Mathilde Giard - 2012-02-14

Montreal enjoys its status as one of the "UNESCO Cities of Design", of which there are now eleven worldwide. We pay homage here to its style and the talents of its creators.

On the banks of the St. Lawrence river this winter you’ll find red-dyed raccoon furs, Chapka hats, besace bags, sleeveless jackets ... This collection that’s in vogue in Montreal bears the signature of Mariouche Gagné, a stylist with a name inspired by a song called Jack Monoloy by the Quebecer Gilles Vigneault. Her "eco luxury" brand Harricana, named after the Canadian river, uses nothing but recycled materials. It produces two great national symbols: the plaid shirt - especially her boyfriend’s, “which he sports like a trophy “she jokes - and the fur coat, this fleece which made the the trappers’ fortune during 17th to 19thcenturies." The fathers offered them to their daughters when they turned eighteen. But killing for fur isn’t very cute anymore!'' according to the vivacious young woman. With a determination to let beavers and coyotes live in peace, she transforms second-hand furs into the latest designs. Mariouche Gagné stands out as an ambassador of "Montreal, a city of design". Old notions of the Canadian log cabin have indeed been somewhat reinvented: the largest French-speaking metropolis after Paris became, in 2006, part of the network created by Unesco. It comprises ten other cities including in Europe - Berlin (Germany), Graz (Austria) and Saint-Etienne (France.)

A forest of pink trees!

There are more than 25,000 designers who have helped create the city.  The convention centre houses a forest of pink trees designed by the Quebec architect Claude Cormier. At the foot of its colourful façade, a sculpture by the artist Jean-Paul Riopelle comes alive at certain times, with displays of flames or mist. A few streets away, in the changing Quartier des Spectacles, the photographer Geneviève Cadieux has installed a giant pair of lips (her mother’s!) on the roof of the Museum of Contemporary Art. "Design has been seen to be an economically favourable factor. It enriches our city with its diverse heritage and its legacy from different cultures, French included" says Marie-Josée Lacroix, the design director at the Office of the City of Montreal. This energetic Quebecer has as much passion for the expansion of the Museum of Fine Arts, entrusted to the Dutchman Rem Koolhaas as she does for the delivery of 400 newly styled bus shelters.

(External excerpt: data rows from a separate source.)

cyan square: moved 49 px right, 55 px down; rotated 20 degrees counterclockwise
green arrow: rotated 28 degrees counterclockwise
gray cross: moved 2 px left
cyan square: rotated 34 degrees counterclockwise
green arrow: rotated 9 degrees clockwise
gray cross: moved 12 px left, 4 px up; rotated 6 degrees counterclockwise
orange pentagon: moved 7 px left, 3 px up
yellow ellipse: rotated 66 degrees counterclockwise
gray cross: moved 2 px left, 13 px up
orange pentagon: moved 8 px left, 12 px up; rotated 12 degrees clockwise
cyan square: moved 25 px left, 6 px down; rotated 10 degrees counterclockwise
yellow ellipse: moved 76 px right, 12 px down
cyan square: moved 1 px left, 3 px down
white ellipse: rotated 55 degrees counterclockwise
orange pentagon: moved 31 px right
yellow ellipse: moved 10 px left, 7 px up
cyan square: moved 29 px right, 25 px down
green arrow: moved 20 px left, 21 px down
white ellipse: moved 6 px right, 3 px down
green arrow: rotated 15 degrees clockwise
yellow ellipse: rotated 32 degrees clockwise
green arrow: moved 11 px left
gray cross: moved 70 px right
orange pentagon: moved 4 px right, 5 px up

In the trendy Plateau Mont-Royal, Annie Legroulx, a design graduate from UQAM (Université du Quebec a Montreal), exports irresistible hand painted bicycle bells to New York or Tokyo. She set up her studio called "Dringdring" amidst a number of small boutiques where an almost tangible wind of creativity blows. It’s here that you will also find the largest underground city in the world where you’ll encounter stylized perspectives along its 30 km of tunnels. Another cosier place to warm up is the refined Scandinave Les Bains Vieux-Montreal, an elegant spa with a décor of wood and slate. You’ll find these on the banks of the Vieux Port, just a few steps from where, in 1642, fifty French settlers founded Ville-Marie, which was to become Montréal on the grand St. Lawrence river.


Where to stay

Hotel Saint-Paul, in a revamped historic building.
355 McGill Street
Double rooms from £120

LHotel - a renovated former bank building with contemporary paintings by Warhol, Lichtenstein and Miro on its walls.
262 St. Jacques Street West Montreal
Offers from £75

Places to shop

Harricana (Mariouche Gagné).
3000 St. Antoine Street West.

Marie Saint Pierre, leading Montreal stylist who dresses Montreal's stars with her wrinkled Japanese fabrics.
2081 Mountain Street.

Denis Gagnon.
170B St. Paul Street West.

Places to relax
In the refined and simple Scandinave Les Bains, Vieux-Montreal, 71 rue de la Commune West.

Taking a coffee break
At the trendy Olive et Gourmando, St. Paul Street West.